**Records for this task**:
Content starts
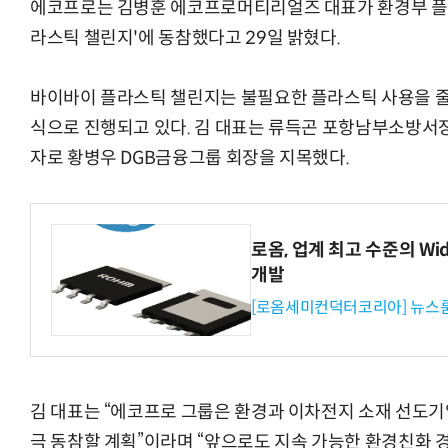
에코프로는 김병훈 에코프로머티리얼즈 대표가 환경부 플라
라스틱 챌린지'에 동참했다고 29일 밝혔다.
바이바이 플라스틱 챌린지는 불필요한 플라스틱 사용을 
식으로 진행되고 있다. 김 대표는 류득곤 포항남부소방서
자로 황병우 DGB금융그룹 회장을 지목했다.
로옴, 업계 최고 수준의 Wi
개발
[로옴세미컨덕터코리아] 뉴스
김 대표는 “에코프로 그룹은 환경과 이차전지 소재 선도
극 동참할 계획”이라며 “앞으로도 지속 가능한 환경친화 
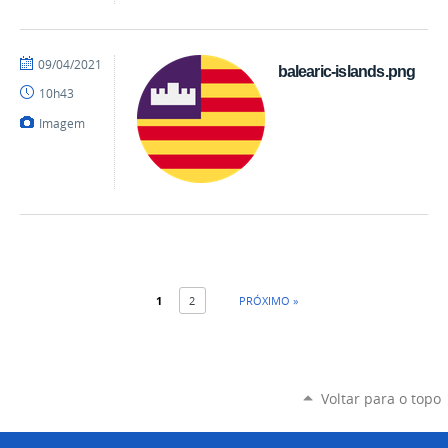
por
publicado
09/04/2021
balearic-islands.png
danielrocha
10h43
Imagem
1
2
PRÓXIMO »
Voltar para o topo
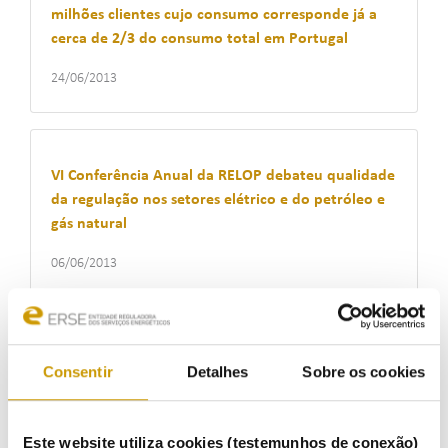
milhões clientes cujo consumo corresponde já a
cerca de 2/3 do consumo total em Portugal
24/06/2013
VI Conferência Anual da RELOP debateu qualidade
da regulação nos setores elétrico e do petróleo e
gás natural
06/06/2013
ERSE aprova programa de leilões da PRE e divulga
Consentir
Detalhes
Sobre os cookies
resultados das candidaturas ao PPEC 2013-2014
29/05/2013
Este website utiliza cookies (testemunhos de conexão)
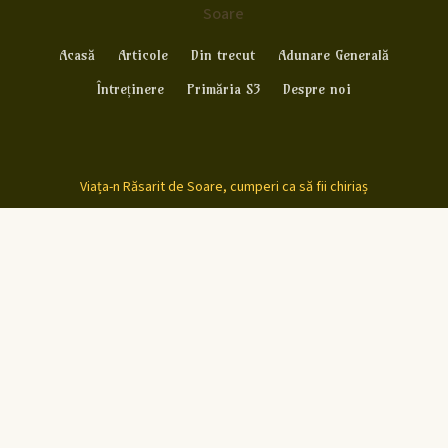
Soare
Acasă
Articole
Din trecut
Adunare Generală
Întreținere
Primăria S3
Despre noi
Viața-n Răsarit de Soare, cumperi ca să fii chiriaș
Content ends
**Problem details**: Could you reproduce every record above exactly, leaving out any pictures?

**Answer to the exercise**:
에코프로는 김병훈 에코프로머티리얼즈 대표가 환경부 플라
라스틱 챌린지'에 동참했다고 29일 밝혔다.
바이바이 플라스틱 챌린지는 불필요한 플라스틱 사용을 
식으로 진행되고 있다. 김 대표는 류득곤 포항남부소방서
자로 황병우 DGB금융그룹 회장을 지목했다.
로옴, 업계 최고 수준의 Wi
개발
[로옴세미컨덕터코리아] 뉴스
김 대표는 “에코프로 그룹은 환경과 이차전지 소재 선도
극 동참할 계획”이라며 “앞으로도 지속 가능한 환경친화 
por
publicado
09/04/2021
balearic-islands.png
danielrocha
10h43
Imagem
1
2
PRÓXIMO »
Voltar para o topo
milhões clientes cujo consumo corresponde já a
cerca de 2/3 do consumo total em Portugal
24/06/2013
VI Conferência Anual da RELOP debateu qualidade
da regulação nos setores elétrico e do petróleo e
gás natural
06/06/2013
ERSE aprova programa de leilões da PRE e divulga
Consentir
Detalhes
Sobre os cookies
resultados das candidaturas ao PPEC 2013-2014
29/05/2013
Este website utiliza cookies (testemunhos de conexão)
Soare
Acasă
Articole
Din trecut
Adunare Generală
Întreținere
Primăria S3
Despre noi
Viața-n Răsarit de Soare, cumperi ca să fii chiriaș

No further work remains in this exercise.